Task requirements: Among the records below, one line contains "Finansmarknad"; copy that line and all that follow it, exactly as written.
====== Task material ======
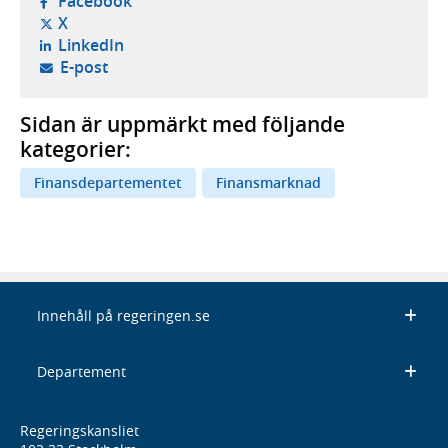
- öppnas i ny flik, extern webbplats,
Facebook
- öppnas i ny flik, extern webbplats,
X
- öppnas i ny flik, extern webbplats,
LinkedIn
- öppnar din e-postklient,
E-post
Sidan är uppmärkt med följande
kategorier:
Finansdepartementet
Finansmarknad
Innehåll på regeringen.se
Departement
Regeringskansliet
======
Result of this task:
Finansmarknad
Innehåll på regeringen.se
Departement
Regeringskansliet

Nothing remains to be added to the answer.